I was tasked with extracting the results from the Diamond League in Stockholm. The requirements were to gather at least the Name/Nationality/Year of Birth/Result and not use a PDF connector.
First I had to make sure we had the R package tools installed for Alteryx. The R package pdftools can extract text from PDF. This allows us to include R code into our workflow.
My Alteryx Workflow –
There were quite a few tools involved to get the data in the format I wanted as each event had a different table structure. The first challenge was to be able to group each athlete to the event they competed in. To do this, I did a lot of filtering to get rid of excessive rows and then a multi-row formula tool. This assigned the event to each individual row, as seen below.

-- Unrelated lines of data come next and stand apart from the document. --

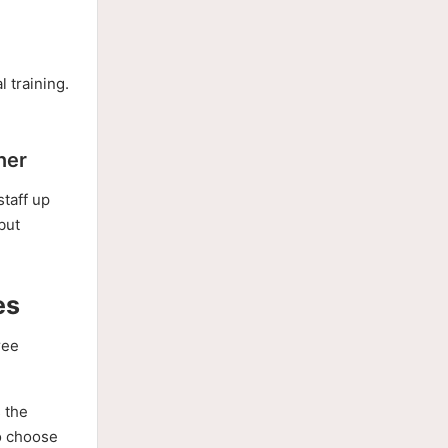
l training.
ner
staff up
but
es
ree
s the
to choose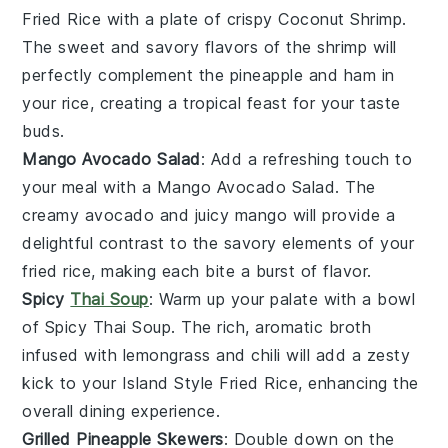
Fried Rice
with a plate of crispy
Coconut Shrimp
.
The sweet and savory flavors of the
shrimp
will
perfectly complement the
pineapple
and
ham
in
your rice, creating a tropical feast for your taste
buds.
Mango Avocado Salad
: Add a refreshing touch to
your meal with a
Mango Avocado Salad
. The
creamy
avocado
and juicy
mango
will provide a
delightful contrast to the savory elements of your
fried rice
, making each bite a burst of flavor.
Spicy
Thai Soup
: Warm up your palate with a bowl
of
Spicy Thai Soup
. The rich, aromatic
broth
infused with
lemongrass
and
chili
will add a zesty
kick to your
Island Style Fried Rice
, enhancing the
overall dining experience.
Grilled Pineapple Skewers
: Double down on the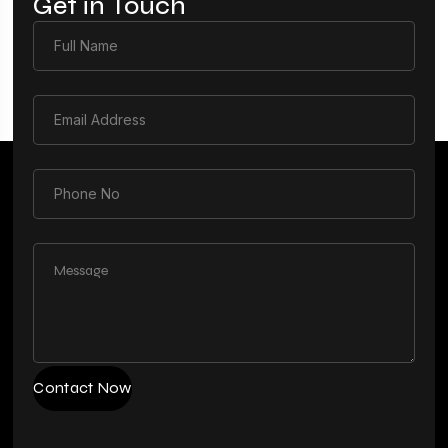
Get in Touch
Contact Now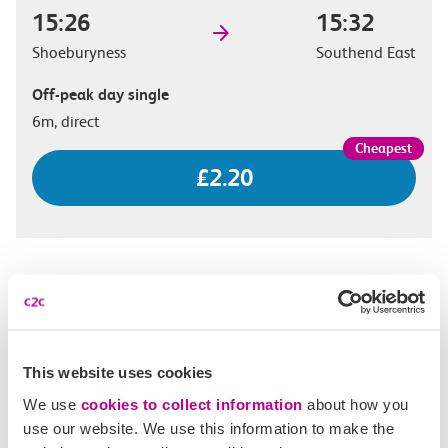
15:26
15:32
Shoeburyness
Southend East
Off-peak day single
6m, direct
£2.20
15:38
15:44
Shoeburyness
Southend East
Standard day single
This website uses cookies
6m, direct
We use
cookies to collect information
about how you
use our website. We use this information to make the
£2.60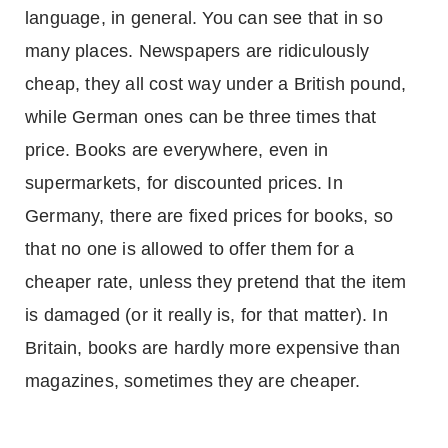
language, in general. You can see that in so
many places. Newspapers are ridiculously
cheap, they all cost way under a British pound,
while German ones can be three times that
price. Books are everywhere, even in
supermarkets, for discounted prices. In
Germany
, there are fixed prices for books, so
that no one is allowed to offer them for a
cheaper rate, unless they pretend that the item
is damaged (or it really is, for that matter). In
Britain
, books are hardly more expensive than
magazines, sometimes they are cheaper.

I then needed to ensure the data was all in the correct columns for each event. For example, some events there was a column ‘reaction time’ where as the others didn’t have this.
After some more cleansing I eventually got my output table! Success!
My Dashboard –
My final dashboard is quite simple again today! Unfortunately I found some issues with the format of the times in some events when I added my data to Tableau. It was a little too late in the day to go back into Alteryx to fix this but this is my dashboard from Day 2!